Effects of Mn Content on Microstructure and Hardness of 6061 Aluminum Alloy

Microalloying is an effective way to improve material properties. By means of scanning electron microscope/energy spectrum, X-ray diffraction, metallographic analysis and hardness tests, the effects of microalloying element Mn on as-cast, homogenization, aging microstructure and hardness were investigated in the basic of 6061 aluminum alloy. The results showed that the as-cast 6061 alloy consisted of the primary Al, the irregular strip-shaped Al-8(FeMn)(2)Si phases, fishbone-shaped Al-5(FeMn) Si phases and Mg2Si phases. Through microalloying, the morphology of phases transformed from irregular strip into fishbone obviously as Mn content increased. After homogenization process, Mg2Si phase dissolved into the alloy matrix but iron-rich phase cannot. With the increase of Mn content, the phase transformation of fishbone-shaped Al-5(FeMn)Si to particle-shaped Al-8(FeMn)(2)Si occurred.

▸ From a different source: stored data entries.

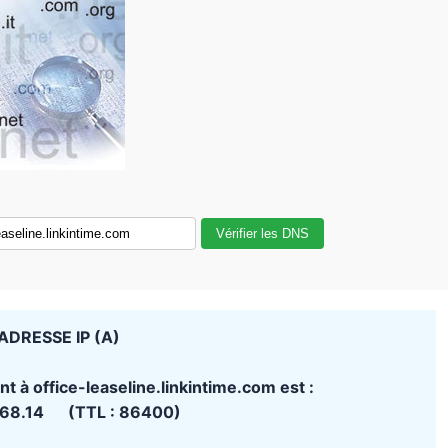
Vérifier les DNS
ADRESSE IP (A)
t à office-leaseline.linkintime.com est :
168.14 (TTL : 86400)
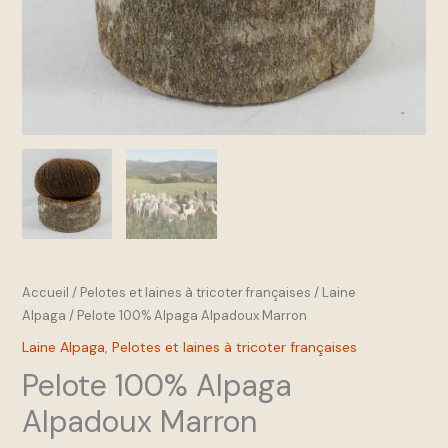
Accueil
/
Pelotes et laines à tricoter françaises
/
Laine
Alpaga
/ Pelote 100% Alpaga Alpadoux Marron
Laine Alpaga
,
Pelotes et laines à tricoter françaises
Pelote 100% Alpaga
Alpadoux Marron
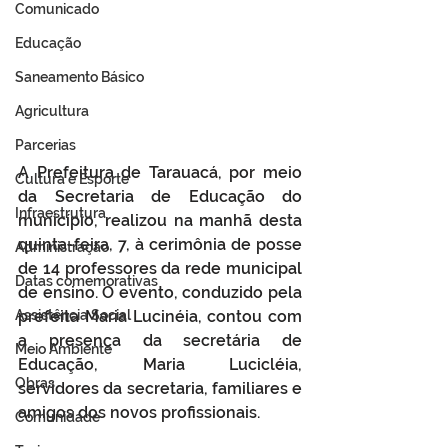
Comunicado
Educação
Saneamento Básico
Agricultura
Parcerias
A Prefeitura de Tarauacá, por meio 
Cultura e Esporte
da Secretaria de Educação do 
Infraestrutura
município, realizou na manhã desta 
quinta-feira, 7, à cerimônia de posse 
Administração
de 14 professores da rede municipal 
Datas comemorativas
de ensino. O evento, conduzido pela 
Assistência Social
prefeita Maria Lucinéia, contou com 
a presença da secretária de 
Meio Ambiente
Educação, Maria Lucicléia, 
Obras
servidores da secretaria, familiares e 
amigos dos novos profissionais.
Comunidade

During solution-aging treatment, higher Mn content could promote the precipitation of stable phase beta(Mg2Si). Mn had a significant effect on the morphology of the crystalline phases which had a direct influence on the hardness of aluminum alloy. It was found that the addition of 0.24 wt% Mn to 6061 aluminum alloy could make the as-cast and aging alloys achieve the maximum hardness value 67 and 105 HBW, respectively.